Barcelona

Image
Barcelona
People's engagement and participation
Build-up laboratory
Country
Spain
5.5 million inhabitants
16 000 inhabitants/km²

The Mediterranean city of Barcelona, the capital of Catalan culture, boasts an immense cultural heritage and is the world’s only city with nine UNESCO World Heritage Sites, seven of which are works by the architect Antoni Gaudí. A plural open city with two official languages (Catalan and Spanish), Barcelona is the central nucleus of the metropolitan area of Barcelona, which ranks among the top 10 European urban agglomerations in terms of population and employment.

Barcelona is known for designing strategies and measures conceived to support a creative city model (with the art factories programme) and a creative entrepreneurship (with the Canòdrom Creative Industries Research Park) and for fostering the use of the public space as a cultural venue (for example in La Mercè Arts de Carrer street art festival and the Llum Barcelona Light Festival). 

Barcelona is home to various prominent museums attracting millions of visitors every year, such as the Picasso Museum, the Joan Miró Foundation, the National Art Museum of Catalonia and the Contemporary Art Museum of Barcelona, which shelter valuable works by internationally celebrated artists. The city hosts each year more than 170 cultural festivals, which focus on all fields of endeavour — music, performing arts, literature and cinema, etc. — and draw over two million participants. Many of these festivals are of international standing, like the Sónar Festival and the Primavera Sound Festival.

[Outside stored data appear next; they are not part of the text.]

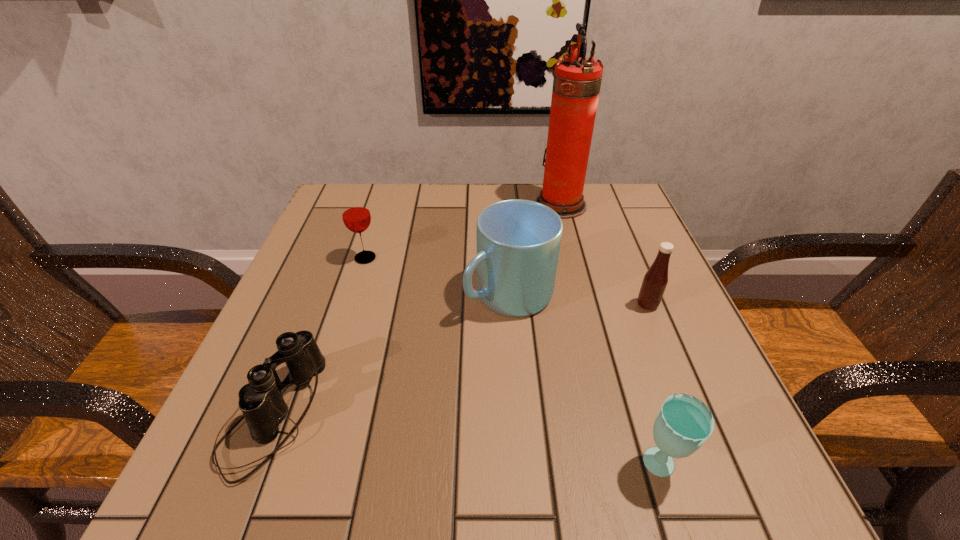 Locate an element on the screen. the farthest object is located at coordinates (576, 85).

Identify the location of fire extinguisher. (576, 85).

Where is `mug`? This screenshot has width=960, height=540. mug is located at coordinates (518, 241).

What are the coordinates of `the farther glass` in the screenshot? It's located at (356, 216).

Where is `the fifth nearest object`? The width and height of the screenshot is (960, 540). the fifth nearest object is located at coordinates (356, 216).

Identify the location of the rightmost object. Image resolution: width=960 pixels, height=540 pixels. (655, 280).

Where is `the right glass`? the right glass is located at coordinates (684, 423).

Where is `binoculars`? The height and width of the screenshot is (540, 960). binoculars is located at coordinates click(261, 402).

At what (x,y) coordinates should I click in order to perform the action: click on free location located at the discharge end of the fire extinguisher. Please return your answer as a coordinate pair (x, y). Looking at the image, I should click on (377, 205).

What are the coordinates of `vacant space located 0.380m at the discharge end of the fire extinguisher` in the screenshot? It's located at (385, 205). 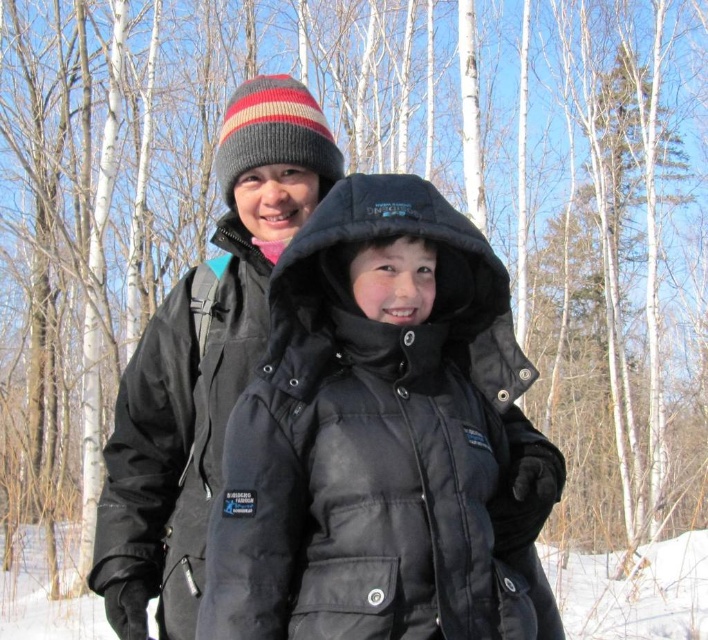 Is matte black jacket at center in front of white fluffy snow at lower center?

Yes.

What do you see at coordinates (202, 362) in the screenshot? I see `matte black jacket at center` at bounding box center [202, 362].

Between point (287, 108) and point (566, 556), which one is positioned behind?

The point (566, 556) is behind.

Where is `matte black jacket at center`? Image resolution: width=708 pixels, height=640 pixels. matte black jacket at center is located at coordinates (202, 362).

Between black softshell jacket at upper center and white fluffy snow at lower center, which one appears on the right side from the viewer's perspective?

black softshell jacket at upper center is more to the right.

Which is in front, point (171, 356) or point (40, 618)?

Positioned in front is point (171, 356).

You are a GUI agent. You are given a task and a screenshot of the screen. Output one action in this format:
    pyautogui.click(x=<x>, y=<y>)
    Task: Click on the black softshell jacket at upper center
    The image size is (708, 640).
    Given the screenshot: What is the action you would take?
    pyautogui.click(x=177, y=436)

Based on the photo, which is more to the left, matte black jacket at center or black softshell jacket at upper center?

black softshell jacket at upper center is more to the left.

I want to click on matte black jacket at center, so click(x=202, y=362).

Is point (118, 580) in front of point (215, 483)?

No.

Locate an element on the screen. This screenshot has height=640, width=708. matte black jacket at center is located at coordinates (202, 362).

Barcelona is an ‘iCapital’ of Europe. In 2014, the European Commission awarded the city the European Capital of Innovation Prize for implementing new technologies aimed to bring the city closer to its citizens.

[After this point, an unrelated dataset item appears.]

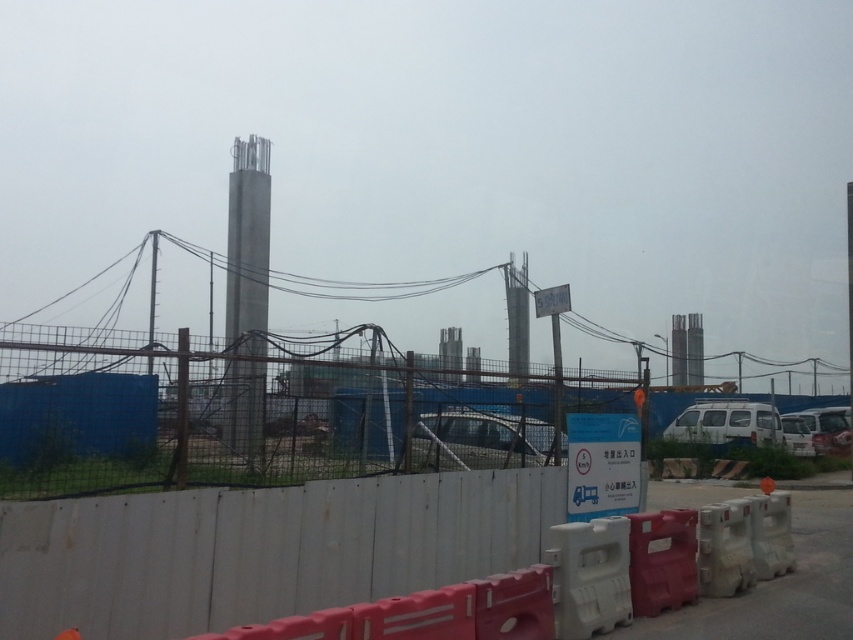 You are a delivery driver approaching the construction site. You need to park your silver metallic car at center near the blue mesh fence at lower left. Can your car fit between them if the space between them is exactly the size of your car?

The blue mesh fence at lower left is bigger than the silver metallic car at center, but the question states the space between them is exactly the size of your car. Therefore, the silver metallic car at center can fit in the space between them.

In 2015, Barcelona was designated a UNESCO Creative City of Literature for its efforts to promote reading and the publishing field, involving the library network, literary festivals and the publishing industry.

Key policy crossover

BCNLab is a space dedicated to the exploration and experimentation of new forms of innovation, with co-creation and civic participation as key elements. The BCNLab programme outlines an open innovation ecosystem based on cultural innovation and civic participation (according to the 4 helix model: Public sector - Academia - Enterprises - Society). This ecosystem postulates the implementation of a city lab for co-creation and validation of new experiments, pilot tests and cultural services with citizen participation. The Cross-cutting Space for Culture and Education of Barcelona has been created with the aim to reduce inequality, fragmentation between the cultural and educational systems, and to improve the coordination among administrations. The city council is developing common evaluation indicators on the social impact of culture, with the objective to offer comparable data, capable to orientate public policies. Among participatory actions with citizens promoted by the municipal Institut de Cultura, it has to be highlighted the participatory process on urban characteristics and future uses of Fabra i Coats creative factory.